Sono passati cinque anni dall’encomiabile tentativo portato avanti, nel giugno del 2021, dal trimestrale di storia e storie Astigiani, a firma di Luigi Florio, di scuotere l’indifferenza su un autentico gioiello architettonico, oltre che un pezzo importante di storia astigiana, Il Chiossetto, antica dimora degli Artom, famiglia tra le più rilevanti nel panorama storico e scientifico del capoluogo e d’Italia. L
Tenuta immersa nella quiete del tempo e della memoria, poco fuori Asti, in via Vallarone, non distante dalla strada che porta ad Alba, che ancora affascina, non poco. Gioiello d'origine inizio settecentesca, acquistato nel 1848 dal banchiere Raffaele Beniamino Artom, all’asta degli immobili costituenti l’eredità di Giuseppe Maria Bono, ultimo discendente dell’omonima famiglia di commercianti e banchieri, originari del Lago Maggiore, arrivati ad Asti all’inizio del diciottesimo secolo. Più che dimora storica e testimone silenzioso della grandezza di una famiglia, è un incredibile condensato d'alta estetica, sia esterna che interna, distribuita in abbondanza su 1.800 meri quadri di superficie, tra la villa padronale e i fabbricati agricoli, arricchiti da qualche ettaro di verde terrazzato. Antica e grandiosa villa di campagna, in cui svariate generazioni di Artom hanno trascorso le belle stagioni, occupandosi con i mezzadri dell’azienda agricola.
Nelle sue stanze, cariche di memorie e affacci che scrutano le colline dell’Astigiano, aveva vissuto Isacco Artom, figura chiave del Risorgimento italiano, collaboratore fidato di Camillo Benso Conte di Cavour e protagonista delle delicate trattative che portarono alla Pace di Vienna del 1866. Ambasciatore, Ministro Plenipotenziario e intellettuale raffinato, Isacco è stato una voce autorevole nel costruire un’Italia unita e moderna. La villa è anche il luogo dove brillò l’ingegno di Alessandro Artom, figlio di Isacco, scienziato e innovatore che contribuì in modo pionieristico allo sviluppo delle telecomunicazioni. Inventore, tra l’altro, del radiogoniometro, alla base dei sistemi di telecomunicazione radiofonica e televisiva, di navigazione marittima, aerea e spaziale, di radioastronomia e radarastronomia.

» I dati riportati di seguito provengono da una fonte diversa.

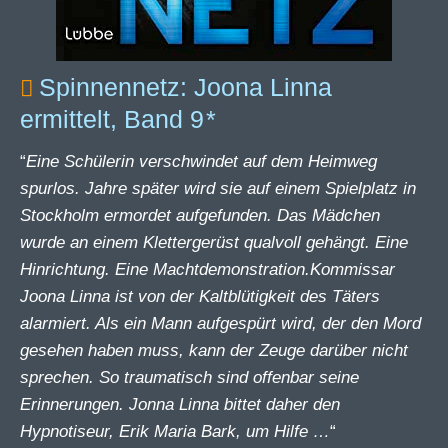
Spinnennetz: Joona Linna
ermittelt, Band 9
“
Eine Schülerin verschwindet auf dem Heimweg
spurlos. Jahre später wird sie auf einem Spielplatz in
Stockholm ermordet aufgefunden. Das Mädchen
wurde an einem Klettergerüst qualvoll gehängt. Eine
Hinrichtung. Eine Machtdemonstration.Kommissar
Joona Linna ist von der Kaltblütigkeit des Täters
alarmiert. Als ein Mann aufgespürt wird, der den Mord
gesehen haben muss, kann der Zeuge darüber nicht
sprechen. So traumatisch sind offenbar seine
Erinnerungen. Jonna Linna bittet daher den
Hypnotiseur, Erik Maria Bark, um Hilfe …
“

In ogni stanza risiede qualche cenno del passato pieno di significato storico, nonostante non più abitata da oltre un ventennio e oggetto negli anni di numerosi furti e vandalismi, con gli interni in stato di grande abbandono e solo alcuni degli eleganti affreschi che abbellivano ogni ambiente, conservati, più o meno, integri. Stessa sorte anche per l’attiguo grande rustico in mattoni, disabitato dal Duemila, quando era andato in pensione l’ultimo mezzadro, per non parlare di parco e giardini.
Lasciare all’abbandono un tale tesoro è come cancellare una parte del patrimonio culturale italiano. La proprietà è in vendita, da anni, affidata all’agenzia immobiliare “Case di Collina”, che spero possa toccare nuovo interesse attorno a Il Chiossetto, confidando che, nel ricordarne esistenza e valore dopo un lustro dal tentativo di Astigiani, possa evitarci la tristezza di vedere un simile patrimonio così abbandonato e cadente.